- [Input material]
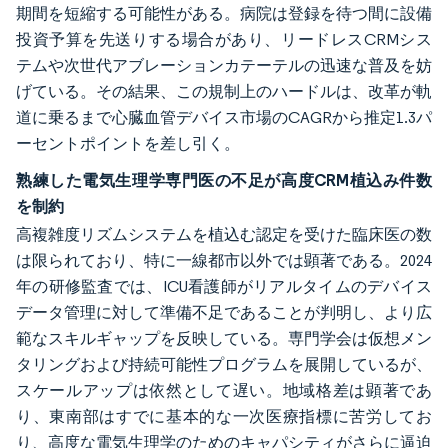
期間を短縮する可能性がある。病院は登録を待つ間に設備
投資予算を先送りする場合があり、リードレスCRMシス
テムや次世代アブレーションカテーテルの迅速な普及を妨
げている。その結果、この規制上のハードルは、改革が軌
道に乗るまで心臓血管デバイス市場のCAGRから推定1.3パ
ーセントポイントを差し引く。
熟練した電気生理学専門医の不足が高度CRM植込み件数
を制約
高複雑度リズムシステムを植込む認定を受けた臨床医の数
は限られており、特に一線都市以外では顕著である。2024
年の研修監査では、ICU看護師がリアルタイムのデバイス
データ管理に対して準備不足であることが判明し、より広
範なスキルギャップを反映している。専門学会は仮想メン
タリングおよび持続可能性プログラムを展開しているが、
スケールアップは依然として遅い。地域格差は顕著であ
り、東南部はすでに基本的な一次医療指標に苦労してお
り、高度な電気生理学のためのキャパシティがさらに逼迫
==
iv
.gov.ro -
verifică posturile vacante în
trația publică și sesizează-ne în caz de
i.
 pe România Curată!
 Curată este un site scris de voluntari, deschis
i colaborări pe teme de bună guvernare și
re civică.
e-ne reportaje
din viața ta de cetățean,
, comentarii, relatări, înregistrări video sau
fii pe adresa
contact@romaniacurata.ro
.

- [Exercise objective] Reproduce verbatim only the segment of the listing bounded by the line containing "げている。その結果、この規制上のハードルは、改革が軌" and the line containing "り、高度な電気生理学のためのキャパシティがさらに逼迫", with both boundary lines included.

- [Finished task]
げている。その結果、この規制上のハードルは、改革が軌
道に乗るまで心臓血管デバイス市場のCAGRから推定1.3パ
ーセントポイントを差し引く。
熟練した電気生理学専門医の不足が高度CRM植込み件数
を制約
高複雑度リズムシステムを植込む認定を受けた臨床医の数
は限られており、特に一線都市以外では顕著である。2024
年の研修監査では、ICU看護師がリアルタイムのデバイス
データ管理に対して準備不足であることが判明し、より広
範なスキルギャップを反映している。専門学会は仮想メン
タリングおよび持続可能性プログラムを展開しているが、
スケールアップは依然として遅い。地域格差は顕著であ
り、東南部はすでに基本的な一次医療指標に苦労してお
り、高度な電気生理学のためのキャパシティがさらに逼迫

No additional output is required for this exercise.